Completely rebuilt from the ground up, the "New" Palace Hotel opened on December 19, 1909, and quickly restarted its predecessor role as an important San Francisco landmark and hosted many major city events. Though much clearer than the original Palace, the new "Bonanza Inn" is in many ways elegant, luxurious, and gracefully on the inside as a building in 1875. The "Garden Court" (also called "Palm Court") - which occupies an area the same that the Grand Court did in the previous structure - has been one of the most prestigious hotel dining spaces in San Francisco since the day it opened.

Also known as "Pied Piper" Bar is located just off the sparkling marble lobby, dominated by Maxfield Parrish's 16-foot-6-foot (4.9 x 1.8 m) painting, 250-pound (110kg ) of the same painting. name.

The Ralston Room, named for one of the founders, William Ralston, is outside the main lobby to the left of the painting.

The hotel serves as a stage for several important events.
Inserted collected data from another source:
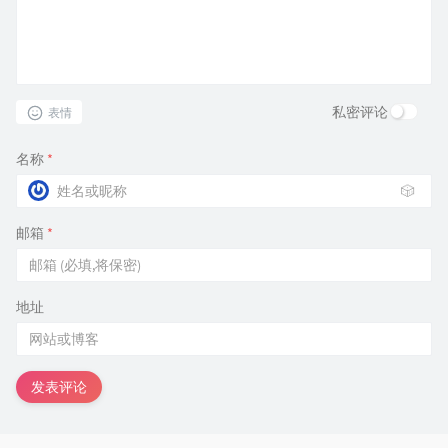
私密评论
表情
名称
*
🎲
邮箱
*
地址
发表评论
In 1919, Woodrow Wilson gave a speech at the Garden Court to support the Treaties of Versailles and the League of Nations. In 1923, Warren G. Harding's term as President ended abruptly when he died at the Palace Hotel, in Room 8064, a suite on the eighth floor overlooking Market Street. In 1945, the Palace Hotel hosted a banquet to mark the opening session of the United Nations.
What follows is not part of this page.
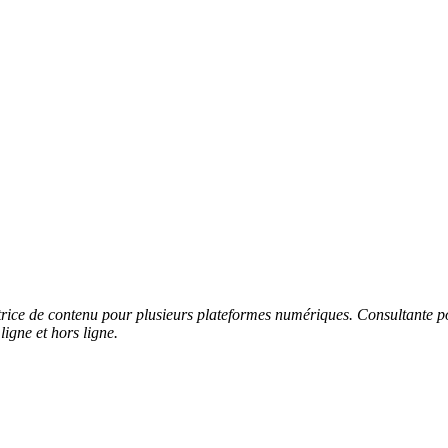
ctrice de contenu pour plusieurs plateformes numériques. Consultante 
ligne et hors ligne.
The palace was sold to the Sheraton Hotel in 1954 and became the Sheraton-Palace Hotel. Soviet Prime Minister Nikita Khrushchev spoke at a banquet at the Sheraton-Palace during an American tour in 1959. The Garden Court was declared a San Francisco Landmark in 1969. In 1973, shortly after the Sheraton was bought by ITT, he sold the Palace to the Kyo- Yes Japan, along with all their hotels in the Hawaiian archipelago. Sheraton continues to manage the hotel and the name stays the same. The entire Palace-Sheraton structure was declared a landmark in 1984.

Sheraton-Palace Hotel closed on January 8, 1989 for a $ 150 million restoration that garnered national media attention and awards. It reopened on April 3, 1991, as the Sheraton Palace Hotel, without hyphens in its name. The Sheraton Palace was placed in the Sheraton ITT Luxury Collection division when it was founded in 1992. The hotel dropped the Sheraton name in 1995, becoming another Palace Hotel. In 1997, the movie finale of David Fincher The Game , starring Michael Douglas, was shot at the Garden Court at the hotel.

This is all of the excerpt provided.